To the family and friends of Patrolman Allen Gibson and his fellow officers, and most especially to Allen:

In reading the reflections about Allen, it is obvious he was a much loved and well-respected man, one who truly deserves the title hero. I wish I had the honor to have met him, but the essence of him lives on through the memories so lovingly recounted in the reflections. What an incredible love he and Laura shared...he must have been so proud when Laura went into law enforcement. Laura, I am going to share the beautiful poem you wrote with my daughter-in-law Jo Ann.

On behalf of our entire family, we extend our sincerest condolences for the grievous loss you suffered when Allen was brutally murdered seven years ago. To his beautiful daughter, I know that your Dad holds his little princess in his heart just as tightly as you hold him in yours. To his Mom, I share your anquish of having lost a beloved son in such a cruel, wicked way.

I have been an attorney for over twenty two years, but can never stand beside a criminal defendant again. I am now focused on obtaining justice for my son, and have lost friendships in the process because some of my so called friends just don't get it. When I read the first reflections and learned of the plea bargain, I was physically sickened. My spirits rose after learning that people did not give up, and pursued another course until Allen received a measure of justice, rather than a sentence so insufficient it was an insult to his memory.

This reflection is sent with the utmost respect for the service Allen gave to his community, and for the supreme sacrifice he and his family made on April 25, 1998.

Phyllis Loya, mother of fallen officer
Larry Lasater, Pittsburg PD, eow 4/24/05

November 1, 2005

Happy Halloween Sweetheart! I know you always loved this holiday because you loved dressing up and acting silly and this day gave you permission to do just that. You lived to make people laugh, especially children.

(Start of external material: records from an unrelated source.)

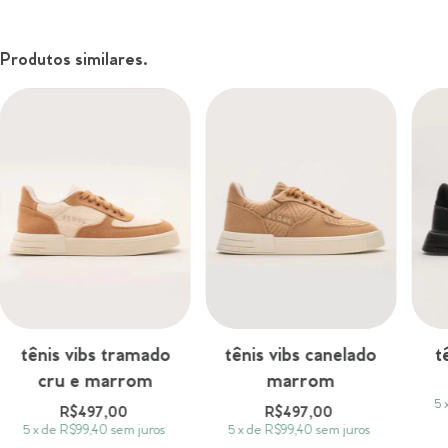
Produtos similares.
tênis vibs tramado
tênis vibs canelado
t
cru e marrom
marrom
5
R$497,00
R$497,00
5
x
de
R$99,40
sem juros
5
x
de
R$99,40
sem juros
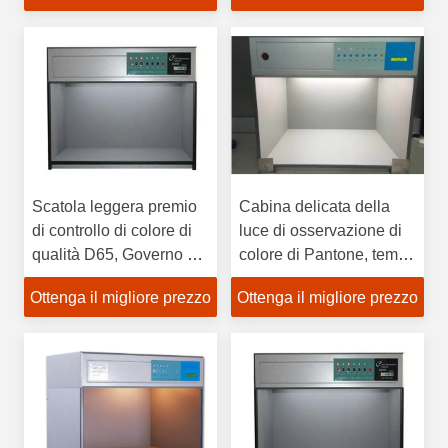
Scatola leggera premio
Cabina delicata della
di controllo di colore di
luce di osservazione di
qualità D65, Governo di
colore di Pantone, tempo
corrispondenza 18 di
di impiego lungo di
Ottenga il migliore prezzo
Ottenga il migliore prezzo
colore - potere 40W
corrispondenza della
cabina di colore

Well, as you can probably guess this is another hard day for me. I don't know why some days are so much harder than others. You'd think after 7 1/2 years that things would kind of settle down and all days would be pretty much the same but they aren't! The only thing I’ve noticed is that the “hard” days seem to be much fewer than before but nevertheless they are still there and I never know when they’re going to hit. I still have no idea why I dream about you as much as I do. Don't get me wrong I live for those dreams, however, some of them are so traumatic that it breaks me down for days. I dream you've been killed and I have to go through the whole death again. Then as if nothing every happened I have to wake up the next morning and go to work and smile and pretend everything is fine (because God knows people just wouldn’t get it). It really kills me how society will give you complete permission to “grieve” for a whole week after the funeral. Then after that comes the “you have my permission to grieve however I am going to avoid you because I have no idea what to say to you” phase. After about a year comes the “you need to just forget and go on with your life” stage. And as you probably can guess after seven years people just look at you like you’ve lost your mind when you have a bad day and just want to cry. I just wish people could know how hard is to never see someone again that you still love so much. I think if they could just feel my pain for one minute even after seven years they would understand me when a tear rolls down my cheek just because I’m missing you...

Laura

October 31, 2005

.....another hard day - just thinking about you. missing and loving you as always....

Laura

October 7, 2005

I ASSISTED IN BRINGING ALLEN KILLERS TO JUSTICE. THE FEDS WERE EXCELLENT IN PUTTING THIS CASE TOGETHER WITH :RICO:THOSE RESPONSIBLE RECEIVED LIFE IN PRISON. SO JUSTICE DELAYED WAS STILL JUSTICE SERVED. REST BROTHER GIBSON.TO THE GIBSON FAMILY I WILL NEVER FORGET YOU.8-23-05 CHIEF D.DAVIS

POLICE CHIEF/DOUGLAS DAVIS JR
WAVERLY POLICE DEPARTMENT

August 23, 2005

I WILL ALWAYS REMEMBER ALLEN.I WAS ASKED TO WORK IN A UNDERCOVER CAPACITY TO BRING HIS KILLERS TO JUSTICE.I HOPE MY FELLOW BROTHER CAN REST IN PEACE.

July 25, 2005

Allen,

I just read your memorial. I absolutely can not believe what the prosecutor did. I hope the prosecutor reads your memorials and cries every time he sees what you daughter, wife and parents have written. I know I feel their pain.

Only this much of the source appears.